Sans doute, l’exemple le plus spectaculaire des mouvements contemporains tendant à la constitution d’une société civile nouvelle, dont la signification a, semble-t-il, rarement été soulignée, est-il la vague mondiale de réprobation et de refus de l’invasion étatsunienne de l’Irak, qui s’est affirmée même lorsque les pouvoirs politiques nationaux y étaient favorables. Jamais, une coupure aussi radicale n’était apparue sur des questions internationales entre « opinions » et pouvoirs politiques nationaux, et entre peuples et pouvoir mondial. Jamais ne s’était affirmée aussi clairement une conscience monde.

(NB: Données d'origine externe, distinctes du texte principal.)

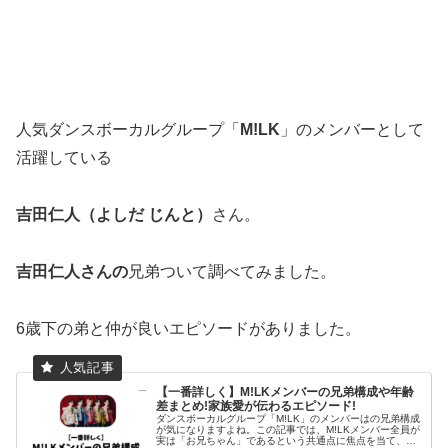
人気ダンスボーカルグループ「
M!LK
」のメンバーとして
活躍している
吉田仁人（よしだ じんと）
さん。
吉田仁人さんの
兄弟ついて調べてみました。
6歳下の弟と仲が良いエピソードがありました。
【一番詳しく】M!LKメンバーの兄弟構成や年齢
差まとめ!家族愛が伝わるエピソード!
ダンスボーカルグループ「M!LK」のメンバーはの兄弟構成
が気になりますよね。この記事では、M!LKメンバー全員が
実は「お兄ちゃん」であるという共通点に焦点を当て、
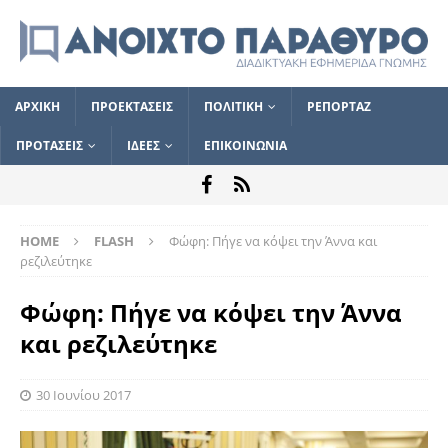
ΑΡΧΙΚΗ
ΠΡΟΕΚΤΑΣΕΙΣ
ΠΟΛΙΤΙΚΗ
ΡΕΠΟΡΤΑΖ
ΠΡΟΤΑΣΕΙΣ
ΙΔΕΕΣ
ΕΠΙΚΟΙΝΩΝΙΑ
HOME
FLASH
Φώφη: Πήγε να κόψει την Άννα και
ρεζιλεύτηκε
Φώφη: Πήγε να κόψει την Άννα
και ρεζιλεύτηκε
30 Ιουνίου 2017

Entre les mouvements sociaux qui naissent immédiatement de la protestation, de l’affirmation des exclus, directement ancrés dans les peuples, et les multiples formations plus ou moins organisées, plus ou moins liées entre elles, qui s’activent contre la globalisation, et se retrouvent périodiquement à Porto Alegre, regroupées sous le terme générique d’altermondialistes, la limite n’est pas aisée à tracer. La mouvance altermondialiste peut en réalité, être considérée comme une nébuleuse formée à partir de deux pôles, de deux protestations, d’un coté celle qui sourd de la vie quotidienne, de l’autre celle qui part d’une réflexion sur le devenir du monde et l’impasse dans laquelle il est engagé. La question posée par ces deux origines est celle de leur rencontre. La reconnaissance de la diversité est la précondition de l’articulation stratégique des mouvements ; aller plus loin suppose sans doute un long travail de double traduction, de double ajustement, tel qu’il s’est accompli dans la rencontre entre des intellectuels marxistes mexicains et le mouvement paysan des Chiapas [7].
Les dynamiques à la fois convergentes et concurrentes de la globalisation, de l’Empire, de l’impérialisme étatsunien sont encore loin d’être l’une ou l’autre parvenue à son terme, que déjà s’entrevoit dans le travail des deux formes de leur contestation, la possibilité d’un peuple monde pluriel, l’affirmation par l’humanité de son unité dans la diversité.

Notes

[1] En français, les termes de mondialisation et globalisation sont le plus souvent employés comme équivalents. On propose de réserver le terme de mondialisation pour désigner le procès anthropologique. En anglais n’est habituellement utilisé qu’un terme, globalisation/globalization, pour exprimer l’ensemble des processus. Il n’existe pas de terme propre pour désigner le procès anthropologique ; une périphrase permet cependant de le dire : the world making process.

[2] Immanuel Wallerstein. The Capitalist world economy, Cambridge University Press, Editions de la Maison des Sciences de l’Homme, Cambridge, Paris, 1979, 305 p.

[3Empire, Harvard, 478 p., 2000.

[4] John Ikenberry.

[5] Anatol Lievin, Le nouveau nationalisme américain, J.-C. Lattès, 2005.

[6La Jornada, Mexico, 19 septembre 2004.

[7] Voir à ce sujet Walter Mignolo, « The Zapatistas’s Theoretical Revolution : Its Historic, Ethics and Political Consequences », Review, XXV, 3, 2002.